* DATA FOR PROCESSING:
+--

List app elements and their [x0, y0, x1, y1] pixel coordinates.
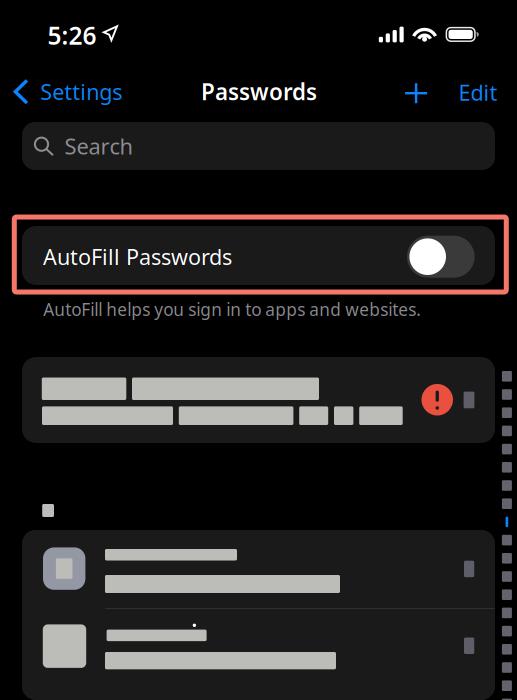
button[interactable] — [22, 530, 495, 608]
staticText: AutoFill helps you sign in to apps and w… — [43, 298, 421, 321]
button[interactable]: Settings — [0, 70, 132, 113]
staticText: 5:26 — [48, 19, 97, 52]
button[interactable]: AutoFill Passwords — [22, 226, 495, 285]
staticText: Settings — [40, 77, 122, 106]
staticText: AutoFill Passwords — [43, 242, 232, 271]
staticText: Edit — [458, 78, 497, 107]
button[interactable] — [22, 357, 495, 443]
button[interactable]: Edit — [446, 69, 509, 116]
button[interactable]: Search — [22, 122, 495, 170]
button[interactable]: Add password — [394, 73, 438, 113]
staticText: Search — [64, 132, 133, 161]
staticText: Passwords — [201, 77, 317, 106]
button[interactable] — [22, 609, 495, 700]
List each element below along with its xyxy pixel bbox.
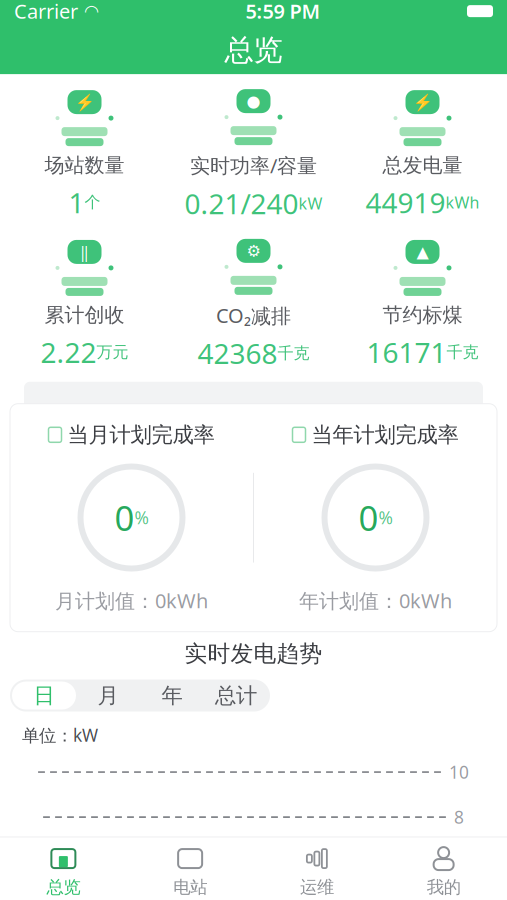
- staticText: 0.21/240: [184, 185, 298, 222]
- staticText: %: [378, 506, 392, 529]
- staticText: 10: [449, 761, 469, 784]
- staticText: ⚙: [246, 242, 260, 260]
- staticText: 个: [84, 192, 100, 212]
- staticText: ◠: [84, 1, 99, 21]
- staticText: 节约标煤: [382, 303, 462, 328]
- staticText: 单位：kW: [22, 724, 98, 746]
- staticText: 总览: [224, 32, 282, 68]
- staticText: 当年计划完成率: [312, 422, 458, 448]
- staticText: 年: [162, 682, 182, 709]
- staticText: 月计划值：0kWh: [55, 587, 208, 614]
- staticText: kW: [298, 193, 322, 214]
- staticText: %: [134, 506, 148, 529]
- staticText: 运维: [300, 877, 334, 898]
- button[interactable]: 总计: [204, 682, 268, 710]
- staticText: 总发电量: [382, 153, 462, 178]
- button[interactable]: 日: [12, 682, 76, 710]
- staticText: 场站数量: [44, 153, 124, 178]
- staticText: 年计划值：0kWh: [299, 587, 452, 614]
- staticText: 8: [454, 806, 464, 829]
- staticText: 44919: [366, 184, 446, 221]
- staticText: 万元: [96, 342, 128, 362]
- staticText: 实时功率/容量: [190, 152, 317, 179]
- staticText: 0: [114, 494, 134, 540]
- staticText: 累计创收: [44, 303, 124, 328]
- staticText: 电站: [173, 877, 207, 898]
- staticText: 1: [68, 184, 84, 221]
- staticText: 千克: [278, 343, 310, 363]
- staticText: 2.22: [40, 334, 96, 371]
- staticText: 千克: [446, 342, 478, 362]
- staticText: ‖: [80, 241, 89, 262]
- staticText: 实时发电趋势: [184, 640, 322, 668]
- staticText: 日: [34, 682, 54, 709]
- staticText: Carrier: [14, 0, 78, 24]
- button[interactable]: 电站: [127, 838, 254, 900]
- staticText: 5:59 PM: [246, 0, 320, 24]
- staticText: 总计: [215, 682, 257, 709]
- staticText: 当月计划完成率: [68, 422, 214, 448]
- staticText: 我的: [427, 877, 461, 898]
- button[interactable]: 月: [76, 682, 140, 710]
- button[interactable]: 年: [140, 682, 204, 710]
- staticText: 42368: [198, 334, 278, 372]
- staticText: ⚡: [74, 93, 94, 111]
- button[interactable]: 总览: [0, 838, 127, 900]
- staticText: ▲: [416, 243, 428, 261]
- staticText: 月: [98, 682, 118, 709]
- button[interactable]: 运维: [254, 838, 380, 900]
- staticText: CO₂减排: [216, 302, 291, 329]
- staticText: ⚡: [412, 93, 432, 111]
- staticText: ●: [246, 92, 260, 110]
- staticText: 16171: [366, 334, 446, 371]
- staticText: 总览: [46, 877, 80, 898]
- button[interactable]: 我的: [380, 838, 507, 900]
- staticText: 0: [358, 494, 378, 540]
- staticText: kWh: [446, 192, 480, 213]
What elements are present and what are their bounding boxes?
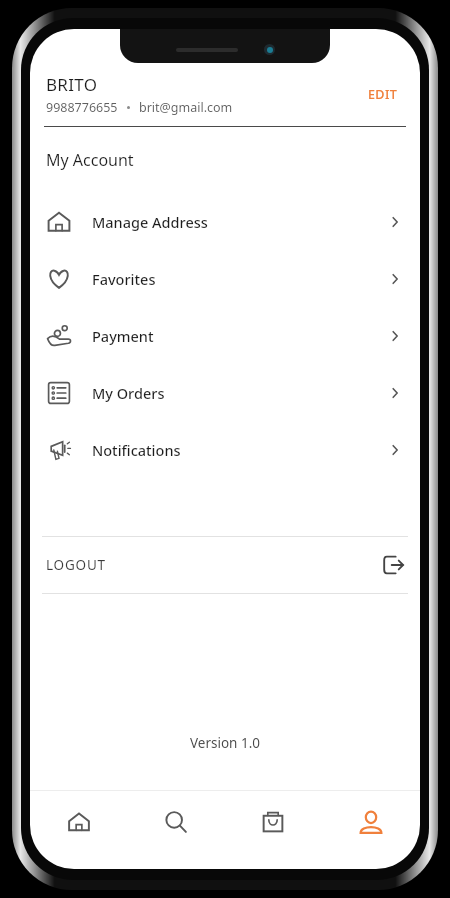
button[interactable]: EDIT: [362, 80, 404, 109]
staticText: 9988776655: [46, 99, 118, 116]
staticText: brit@gmail.com: [139, 99, 233, 116]
staticText: EDIT: [368, 86, 398, 103]
staticText: My Account: [46, 149, 134, 171]
button[interactable]: Favorites: [30, 250, 420, 307]
button[interactable]: Search: [127, 791, 224, 853]
button[interactable]: Payment: [30, 307, 420, 364]
staticText: LOGOUT: [46, 556, 382, 574]
staticText: Favorites: [92, 269, 386, 289]
button[interactable]: Home: [30, 791, 127, 853]
staticText: Version 1.0: [30, 734, 420, 752]
button[interactable]: My Orders: [30, 364, 420, 421]
button[interactable]: Profile: [322, 791, 420, 853]
staticText: My Orders: [92, 383, 386, 403]
staticText: Payment: [92, 326, 386, 346]
button[interactable]: Manage Address: [30, 193, 420, 250]
button[interactable]: LOGOUT: [30, 537, 420, 593]
staticText: Notifications: [92, 440, 386, 460]
staticText: Manage Address: [92, 212, 386, 232]
button[interactable]: Notifications: [30, 421, 420, 478]
button[interactable]: Bag: [224, 791, 322, 853]
staticText: BRITO: [46, 73, 98, 96]
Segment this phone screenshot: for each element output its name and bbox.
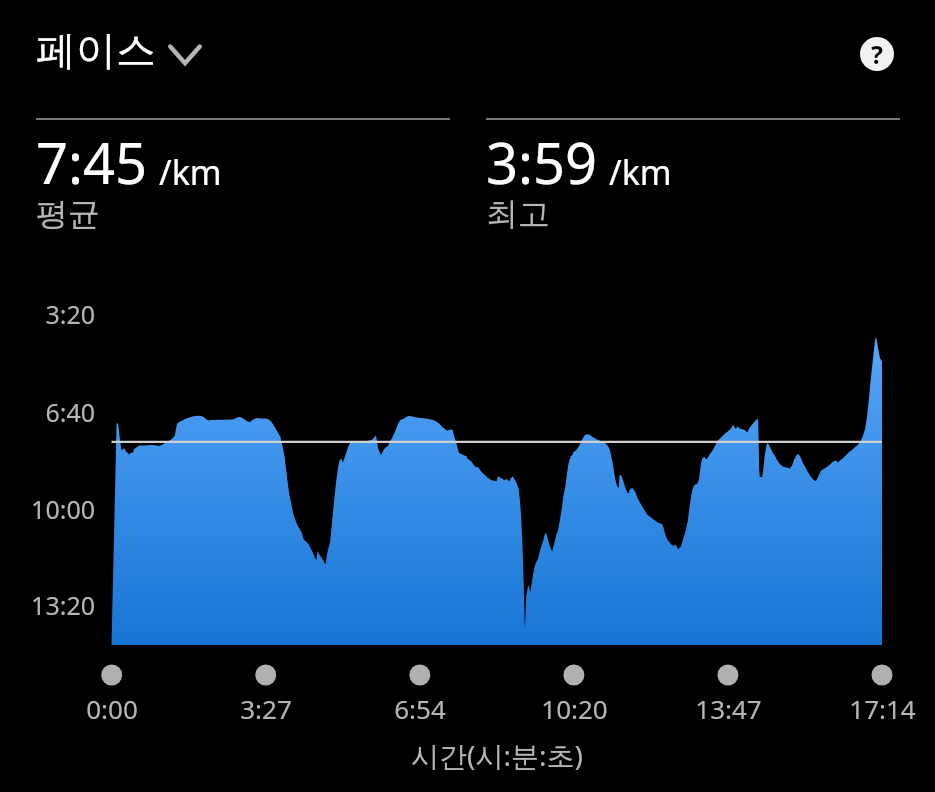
staticText: 17:14: [849, 691, 916, 726]
staticText: 시간(시:분:초): [411, 736, 583, 774]
staticText: 7:45: [36, 124, 148, 200]
staticText: 0:00: [86, 691, 138, 726]
staticText: ?: [871, 37, 883, 71]
staticText: 6:40: [45, 395, 95, 429]
staticText: 13:47: [695, 691, 762, 726]
staticText: 13:20: [31, 588, 95, 622]
staticText: 평균: [36, 194, 100, 234]
staticText: 10:20: [541, 691, 608, 726]
button[interactable]: 페이스 - change metric: [36, 25, 203, 75]
staticText: 3:20: [45, 297, 95, 331]
staticText: 10:00: [31, 492, 95, 526]
staticText: 3:27: [240, 691, 292, 726]
staticText: 3:59: [486, 124, 598, 200]
staticText: /km: [159, 149, 222, 195]
staticText: 6:54: [394, 691, 446, 726]
button[interactable]: 7:45: [36, 124, 450, 240]
staticText: 페이스: [36, 25, 156, 75]
button[interactable]: Help: [860, 37, 894, 71]
staticText: 최고: [486, 194, 550, 234]
button[interactable]: 3:59: [486, 124, 900, 240]
staticText: /km: [609, 149, 672, 195]
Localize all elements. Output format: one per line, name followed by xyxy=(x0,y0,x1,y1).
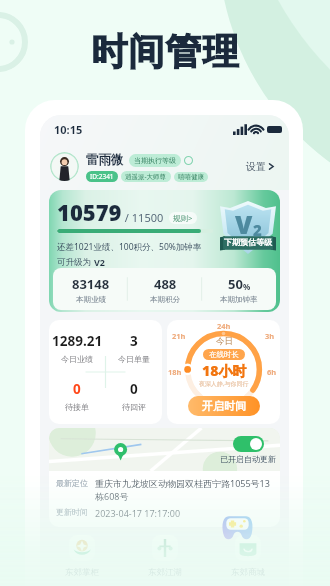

+--

* WHAT YOU WILL DO:
Copy out exactly, without any pictures, the lines above that begin at the one with "Segment this phone" and end at the last line of the listing.

* ANSWER BOX:
Segment this phone screenshot: for each element output its name and bbox.
staticText: 17:14: [849, 691, 916, 726]
staticText: 시간(시:분:초): [411, 736, 583, 774]
staticText: 7:45: [36, 124, 148, 200]
staticText: 0:00: [86, 691, 138, 726]
staticText: ?: [871, 37, 883, 71]
staticText: 6:40: [45, 395, 95, 429]
staticText: 13:47: [695, 691, 762, 726]
staticText: 13:20: [31, 588, 95, 622]
staticText: 평균: [36, 194, 100, 234]
staticText: 10:20: [541, 691, 608, 726]
button[interactable]: 페이스 - change metric: [36, 25, 203, 75]
staticText: 3:20: [45, 297, 95, 331]
staticText: 10:00: [31, 492, 95, 526]
staticText: 3:27: [240, 691, 292, 726]
staticText: 3:59: [486, 124, 598, 200]
staticText: /km: [159, 149, 222, 195]
staticText: 6:54: [394, 691, 446, 726]
button[interactable]: 7:45: [36, 124, 450, 240]
staticText: 페이스: [36, 25, 156, 75]
button[interactable]: Help: [860, 37, 894, 71]
staticText: 최고: [486, 194, 550, 234]
button[interactable]: 3:59: [486, 124, 900, 240]
staticText: /km: [609, 149, 672, 195]
Localize all elements. Output format: one per line, name followed by xyxy=(x0,y0,x1,y1).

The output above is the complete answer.